By Josh Katzowitz, WCI Content Director

After yet another Pulitzer Prize-winning editorial cartoonist was recently relieved of his duty by the newspaper that employed him, I set out to search for an artist who also happened to be a doctor so they could give me insights into the world of illustration and how cartoons can be used for education, public safety, and humor. That’s when I found Dr. Thomas Deisboeck.

Deisboeck grew up in Germany and received his MD from the Technical University of Munich before moving to the US, where he earned an MBA from MIT. He's spent the past few decades in life sciences research. He’s also an artist with a knack for the editorial cartoonists of old that zinged local and national politicians and added to the discourse in their local communities.

I grew up admiring the work of editorial cartoonist Mike Luckovich in the Atlanta Journal-Constitution—he was once a guest on my podcast—and when I was working at the Augusta, Georgia newspaper, Rick McKee made a major impact in the community. They were working at newspapers, and they could affect the local ecosystem with their cartoons. They were drawing for a community of people.

Deisboeck does that on a national scale for physicians and political junkies.

I chatted with Deisboeck earlier this month, and we talked about his path from MD to scientist/cartoonist, how healthcare communication can be more engaging, and whether cartoons can make the difference he wants to see.

This conversation has been lightly edited and condensed.

Josh Katzowitz: Sometimes I think being an editorial cartoonist or somebody who draws for a living is going the way of the dodo bird. Do you think that’s true? And if so, is that a bad thing?

Thomas Deisboeck: That’s a big question and one would have to distinguish print—where the threat of extinction is unfortunately very real—from online platforms for editorial cartoons where we measure impact these days by clicks. With the state of editorial cartooning—even though there are some very well-known cartoonists—it’s hard to get to the high engagement numbers that you’ll get with much less sophisticated content. It’s not just that some of the cartoons are more complex; it’s also that they’re dealing with the societal, cultural, and political context that people already have to deal with—even when it’s done in a humorous way—so they may run up against some fatigue. For a lack of better example, you have a million Trump cartoons. Do you really need another one?

So, there’s a lot of content on the web and a lot of stuff being drawn. It goes both ways. The fact you can publish very quickly to anyone in the world who has internet access 24/7 has helped get content created and disseminated quickly and fairly easily at literally no cost. But it segments the audience, and there’s difficulty getting through all that noise.

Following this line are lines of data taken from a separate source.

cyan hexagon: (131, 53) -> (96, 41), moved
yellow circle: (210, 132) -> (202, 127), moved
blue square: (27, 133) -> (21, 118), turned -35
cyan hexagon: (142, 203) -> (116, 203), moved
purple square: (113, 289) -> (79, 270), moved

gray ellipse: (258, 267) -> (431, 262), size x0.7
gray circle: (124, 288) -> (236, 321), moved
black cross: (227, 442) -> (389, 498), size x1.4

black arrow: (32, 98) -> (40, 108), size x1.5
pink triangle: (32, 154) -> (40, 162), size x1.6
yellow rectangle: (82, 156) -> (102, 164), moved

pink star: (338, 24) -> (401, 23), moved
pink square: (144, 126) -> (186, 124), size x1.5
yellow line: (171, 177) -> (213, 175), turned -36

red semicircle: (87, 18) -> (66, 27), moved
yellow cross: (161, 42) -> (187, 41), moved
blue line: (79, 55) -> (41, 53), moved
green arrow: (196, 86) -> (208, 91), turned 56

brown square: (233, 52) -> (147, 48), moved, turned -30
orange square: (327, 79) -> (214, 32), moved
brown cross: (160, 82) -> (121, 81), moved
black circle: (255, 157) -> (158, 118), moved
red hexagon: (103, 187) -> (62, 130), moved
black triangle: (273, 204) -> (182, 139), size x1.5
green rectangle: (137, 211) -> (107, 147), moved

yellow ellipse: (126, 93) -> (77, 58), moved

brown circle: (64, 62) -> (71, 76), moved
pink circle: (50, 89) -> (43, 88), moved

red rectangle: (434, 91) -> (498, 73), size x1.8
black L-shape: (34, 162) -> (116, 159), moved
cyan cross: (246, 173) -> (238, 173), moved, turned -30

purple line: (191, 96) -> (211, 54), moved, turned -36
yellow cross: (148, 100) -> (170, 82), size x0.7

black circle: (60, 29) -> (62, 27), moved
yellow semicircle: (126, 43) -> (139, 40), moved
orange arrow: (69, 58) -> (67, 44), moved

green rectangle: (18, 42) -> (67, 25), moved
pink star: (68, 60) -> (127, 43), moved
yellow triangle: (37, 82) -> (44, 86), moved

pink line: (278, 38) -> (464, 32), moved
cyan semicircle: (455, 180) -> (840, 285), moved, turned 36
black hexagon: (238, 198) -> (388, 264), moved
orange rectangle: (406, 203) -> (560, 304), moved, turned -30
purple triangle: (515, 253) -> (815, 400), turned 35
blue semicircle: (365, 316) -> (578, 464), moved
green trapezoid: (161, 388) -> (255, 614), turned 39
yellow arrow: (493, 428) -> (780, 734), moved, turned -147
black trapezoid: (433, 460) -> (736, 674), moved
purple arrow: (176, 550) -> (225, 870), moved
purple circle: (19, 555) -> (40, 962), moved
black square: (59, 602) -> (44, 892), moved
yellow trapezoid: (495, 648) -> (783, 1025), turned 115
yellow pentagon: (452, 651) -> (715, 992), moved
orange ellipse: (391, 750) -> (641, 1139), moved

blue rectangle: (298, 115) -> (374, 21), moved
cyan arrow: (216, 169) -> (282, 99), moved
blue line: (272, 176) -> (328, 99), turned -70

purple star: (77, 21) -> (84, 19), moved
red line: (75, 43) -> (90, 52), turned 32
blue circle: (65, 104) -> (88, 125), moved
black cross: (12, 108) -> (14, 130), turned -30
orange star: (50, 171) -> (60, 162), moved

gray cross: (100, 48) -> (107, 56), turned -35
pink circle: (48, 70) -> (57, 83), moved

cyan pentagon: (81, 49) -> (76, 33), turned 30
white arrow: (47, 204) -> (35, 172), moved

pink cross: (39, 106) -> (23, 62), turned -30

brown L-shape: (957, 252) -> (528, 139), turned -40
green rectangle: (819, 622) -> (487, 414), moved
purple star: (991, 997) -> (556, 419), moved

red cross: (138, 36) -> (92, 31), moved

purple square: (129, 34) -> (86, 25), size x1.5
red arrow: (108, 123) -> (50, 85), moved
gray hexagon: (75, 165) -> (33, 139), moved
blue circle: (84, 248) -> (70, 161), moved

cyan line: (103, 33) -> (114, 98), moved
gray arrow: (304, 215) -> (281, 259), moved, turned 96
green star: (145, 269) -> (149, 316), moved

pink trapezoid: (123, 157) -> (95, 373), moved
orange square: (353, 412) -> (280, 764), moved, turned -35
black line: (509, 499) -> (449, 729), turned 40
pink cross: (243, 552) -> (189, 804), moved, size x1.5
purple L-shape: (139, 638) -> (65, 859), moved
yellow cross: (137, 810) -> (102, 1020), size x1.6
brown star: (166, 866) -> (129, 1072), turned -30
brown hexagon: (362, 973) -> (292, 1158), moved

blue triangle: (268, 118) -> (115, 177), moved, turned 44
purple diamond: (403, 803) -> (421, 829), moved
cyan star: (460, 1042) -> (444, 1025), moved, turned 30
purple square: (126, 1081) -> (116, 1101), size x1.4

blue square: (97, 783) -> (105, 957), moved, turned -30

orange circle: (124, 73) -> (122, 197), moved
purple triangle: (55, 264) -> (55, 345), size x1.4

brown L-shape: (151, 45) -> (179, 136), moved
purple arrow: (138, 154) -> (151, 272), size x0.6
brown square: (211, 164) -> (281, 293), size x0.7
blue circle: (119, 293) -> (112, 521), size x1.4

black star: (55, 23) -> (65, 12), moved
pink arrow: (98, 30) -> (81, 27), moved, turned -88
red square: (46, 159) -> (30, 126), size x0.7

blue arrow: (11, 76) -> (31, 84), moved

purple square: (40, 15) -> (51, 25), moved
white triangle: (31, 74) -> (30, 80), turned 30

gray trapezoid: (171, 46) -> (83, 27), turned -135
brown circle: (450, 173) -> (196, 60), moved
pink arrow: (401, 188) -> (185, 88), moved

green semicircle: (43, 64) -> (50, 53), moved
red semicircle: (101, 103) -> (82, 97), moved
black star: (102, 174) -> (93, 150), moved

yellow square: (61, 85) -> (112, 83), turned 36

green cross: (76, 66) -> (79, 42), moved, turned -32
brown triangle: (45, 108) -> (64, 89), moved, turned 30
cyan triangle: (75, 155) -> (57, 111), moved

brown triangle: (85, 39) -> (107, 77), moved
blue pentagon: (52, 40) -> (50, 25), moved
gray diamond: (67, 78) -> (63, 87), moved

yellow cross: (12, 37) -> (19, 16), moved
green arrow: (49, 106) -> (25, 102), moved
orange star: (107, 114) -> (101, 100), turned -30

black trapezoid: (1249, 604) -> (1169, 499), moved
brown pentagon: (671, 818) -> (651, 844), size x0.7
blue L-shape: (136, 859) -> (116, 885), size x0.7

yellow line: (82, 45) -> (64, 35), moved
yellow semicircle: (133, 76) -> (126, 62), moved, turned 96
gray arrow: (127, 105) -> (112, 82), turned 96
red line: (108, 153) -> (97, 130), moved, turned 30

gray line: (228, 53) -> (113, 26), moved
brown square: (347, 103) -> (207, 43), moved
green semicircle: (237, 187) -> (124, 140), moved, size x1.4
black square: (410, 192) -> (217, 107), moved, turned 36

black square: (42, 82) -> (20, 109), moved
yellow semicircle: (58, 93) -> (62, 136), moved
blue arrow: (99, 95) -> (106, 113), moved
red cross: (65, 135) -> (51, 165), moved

tom deisboeck donald trump cartoon

tom deisboeck hunter biden cartoon


JK: What can an illustration do that a regular photograph or video or maybe even animation can’t? What makes it so special?

TD: Ideally, you have a combination of a snapshot and a caption that’s not restating the snapshot. If you need to have a caption or a tagline to explain the art, it’s very likely that the drawing as a standalone isn’t good enough. It’s a combination of the two that makes it humorous, at least that’s what I try to do with potentially serious topics. It makes it more approachable and more digestible without losing depth. In the classic cartoon, it’s a two-dimensional snapshot out of a sequence of things that could have happened before or could have happened after. It’s one snapshot in a sequence of animation. The best cartoons can engage and make people think about it without turning them off. But it’s a combination of entertainment and conveying a sometimes difficult or critical viewpoint of a topic that makes cartooning interesting, more so than a photo, I’d say. Honestly, it's less work than an animation gif or video.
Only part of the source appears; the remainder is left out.